Privatisation of public hospitals
Doctors have expressed strong concern about the recent Punjab Medical Teaching Institutions (Reforms) Ordinance 2019, which effectively puts state-run hospitals under their respective boards of governors (BoGs), consisting of members of the public. Instead of getting the law passed from the assembly, the government promulgated the development through an ordinance. Doctors, paramedics and other staff, whose performance would come under the devolved mechanism, have vowed to oppose the law, drafted on the pattern of Khyber Pakhtunkhwa’s MTI Act, tooth and nail. The public may suffer as doctors will use their deadly ‘hartal (strike)’ weapon to coerce the government into accepting their demands. The MTI Ordinance brings government hospitals under the control of fully empowered BoGs which will have “… powers for the appointment of admin officials on key slots and appointment of senior faculty members. The post of principal shall be converted into dean who shall be appointed by the BoG for a period of five years”.
Besides BoGs, hospitals will have management committees, each consisting of a hospital director, medical director, nursing and finance directors and two members nominated by the BoG. The committee shall have powers to terminate any and all the employees of the institution in accordance with the rules and regulations framed under the ordinance. This is a contentious point. Doctors and other staff are averse to be assessed at the workplace.
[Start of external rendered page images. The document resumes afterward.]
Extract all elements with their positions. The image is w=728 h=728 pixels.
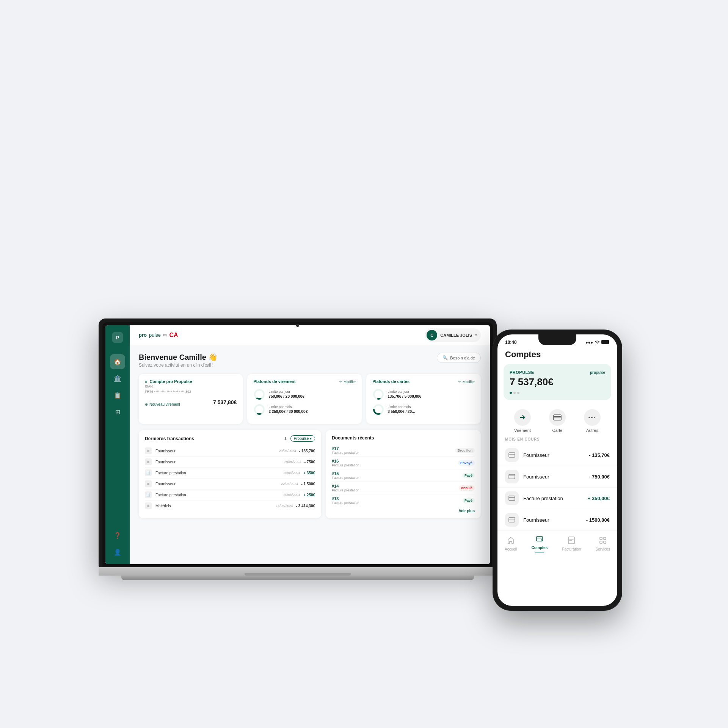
phone-outer: 10:40 ●●● [493, 330, 622, 610]
download-icon[interactable]: ⬇ [284, 436, 287, 441]
phone-tx-name: Fournisseur [523, 452, 584, 458]
doc-type: Facture prestation [332, 488, 455, 492]
doc-type: Facture prestation [332, 463, 455, 467]
doc-number: #13 [332, 496, 459, 501]
wifi-icon [595, 340, 600, 345]
virement-icon [514, 409, 531, 426]
sidebar-item-help[interactable]: ❓ [110, 528, 125, 543]
voir-plus-link[interactable]: Voir plus [332, 509, 475, 513]
laptop-device: P 🏠 🏦 📋 ⊞ ❓ 👤 [99, 318, 497, 580]
propulse-filter[interactable]: Propulse ▾ [290, 435, 315, 442]
topbar-logo: propulse by CA [139, 332, 178, 339]
home-tab-label: Accueil [505, 547, 517, 551]
svg-rect-21 [600, 537, 602, 540]
user-avatar: C [427, 330, 437, 340]
plafonds-cartes-modify[interactable]: ✏ Modifier [458, 380, 475, 384]
tab-underline [535, 552, 544, 552]
sidebar-item-user[interactable]: 👤 [110, 544, 125, 560]
phone-tab-accueil[interactable]: Accueil [505, 537, 517, 551]
sidebar-logo: P [110, 330, 125, 347]
phone-action-virement[interactable]: Virement [514, 409, 531, 433]
phone-action-autres[interactable]: ••• Autres [584, 409, 601, 433]
user-badge[interactable]: C CAMILLE JOLIS ▾ [425, 328, 481, 342]
svg-point-19 [541, 540, 542, 541]
tx-amount: + 250€ [303, 493, 315, 497]
facturation-tab-icon [568, 537, 575, 546]
phone-tx-amount: - 1500,00€ [586, 517, 610, 523]
transactions-header: Dernières transactions ⬇ Propulse ▾ [145, 435, 315, 442]
tx-date: 29/06/2024 [284, 460, 301, 464]
services-tab-label: Services [596, 547, 610, 551]
tx-name: Facture prestation [155, 471, 280, 475]
phone-tab-facturation[interactable]: Facturation [562, 537, 581, 551]
phone-transaction-row: Fournisseur - 750,00€ [497, 466, 617, 488]
bottom-row: Dernières transactions ⬇ Propulse ▾ [139, 430, 481, 518]
help-button[interactable]: 🔍 Besoin d'aide [437, 353, 481, 363]
phone-account-card-header: PROPULSE propulse [510, 370, 605, 375]
sidebar-item-grid[interactable]: ⊞ [110, 404, 125, 419]
phone-tx-icon [505, 491, 519, 505]
sidebar-item-bank[interactable]: 🏦 [110, 371, 125, 386]
signal-icon: ●●● [585, 340, 593, 345]
phone-tx-name: Facture prestation [523, 496, 583, 501]
svg-rect-23 [600, 541, 602, 543]
doc-info: #14 Facture prestation [332, 484, 455, 492]
phone-account-name: PROPULSE [510, 370, 534, 375]
phone-page-title: Comptes [497, 347, 617, 364]
logo-pulse: pulse [149, 332, 161, 338]
doc-type: Facture prestation [332, 501, 459, 505]
account-card: ≡ Compte pro Propulse IBAN FR76 **** ***… [139, 374, 243, 424]
plafonds-cartes-title: Plafonds de cartes [372, 379, 410, 384]
iban-value: FR76 **** **** **** **** **** 392 [145, 390, 237, 394]
phone-tx-name: Fournisseur [523, 474, 584, 480]
welcome-header: Bienvenue Camille 👋 Suivez votre activit… [139, 353, 481, 368]
transactions-title: Dernières transactions [145, 436, 194, 441]
phone-tx-amount: + 350,00€ [588, 496, 610, 501]
plafonds-virement-header: Plafonds de virement ✏ Modifier [253, 379, 356, 384]
plafond-cartes-info2: Limite par mois 3 550,00€ / 20... [388, 405, 415, 415]
app-main: propulse by CA C CAMILLE JOLIS ▾ [130, 325, 490, 564]
battery-icon [601, 340, 610, 345]
phone-tx-icon [505, 448, 519, 462]
sidebar-item-docs[interactable]: 📋 [110, 388, 125, 403]
doc-number: #15 [332, 471, 459, 476]
cards-row: ≡ Compte pro Propulse IBAN FR76 **** ***… [139, 374, 481, 424]
phone-action-carte[interactable]: Carte [549, 409, 566, 433]
topbar-right: C CAMILLE JOLIS ▾ [425, 328, 481, 342]
document-row: #13 Facture prestation Payé [332, 494, 475, 507]
phone-account-balance: 7 537,80€ [510, 376, 605, 388]
phone-device: 10:40 ●●● [493, 330, 622, 610]
account-dots [510, 392, 605, 394]
home-tab-icon [507, 537, 515, 546]
phone-tab-services[interactable]: Services [596, 537, 610, 551]
phone-tx-name: Fournisseur [523, 517, 582, 523]
tx-name: Fournisseur [155, 449, 276, 453]
svg-rect-20 [568, 537, 574, 544]
welcome-title: Bienvenue Camille 👋 [139, 353, 218, 362]
transactions-list: 🖥 Fournisseur 29/06/2024 - 135,70€ 🖥 Fou… [145, 446, 315, 511]
phone-tab-comptes[interactable]: Comptes [531, 535, 548, 552]
doc-info: #16 Facture prestation [332, 459, 455, 467]
transaction-row: 📄 Facture prestation 26/06/2024 + 350€ [145, 468, 315, 479]
svg-point-6 [374, 390, 383, 399]
sidebar-item-home[interactable]: 🏠 [110, 354, 125, 369]
tx-icon: 🖥 [145, 458, 152, 465]
phone-transaction-row: Fournisseur - 1500,00€ [497, 509, 617, 531]
svg-point-2 [255, 390, 264, 399]
plafonds-virement-modify[interactable]: ✏ Modifier [339, 380, 356, 384]
tx-icon: 📄 [145, 469, 152, 476]
svg-rect-13 [554, 416, 561, 417]
svg-rect-24 [604, 541, 606, 543]
carte-icon [549, 409, 566, 426]
plafonds-cartes-card: Plafonds de cartes ✏ Modifier [366, 374, 481, 424]
phone-tx-icon [505, 513, 519, 527]
tx-amount: + 350€ [303, 471, 315, 475]
documents-title: Documents récents [332, 435, 374, 441]
phone-tx-icon [505, 470, 519, 483]
new-transfer-btn[interactable]: ⊕ Nouveau virement [145, 402, 180, 406]
carte-label: Carte [552, 428, 563, 433]
phone-status-icons: ●●● [585, 340, 610, 345]
phone-notch [538, 334, 576, 345]
plafond-virement-info2: Limite par mois 2 250,00€ / 30 000,00€ [268, 405, 308, 415]
tx-date: 16/06/2024 [276, 504, 293, 508]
The ordinance abolishes their status as civil servants, throwing them off the ambit of the health department. This puts doctors and other staffers in a catch-22 situation. “The employees would be given a choice to continue to work for the institution in private capacity under the MTI Ordinance. In case, he/she wants to work as civil servant, his/her services will be sent to the disposal of the health department for further posting in any other state-run institution,” the ordinance says.
The ordinance will initially be implemented in 23 hospitals attached to the five government medical universities – King Edward Medical University, Fatima Jinnah Medical University, Faisalabad Medical University, Nishtar Medical University and Rawalpindi Medical University.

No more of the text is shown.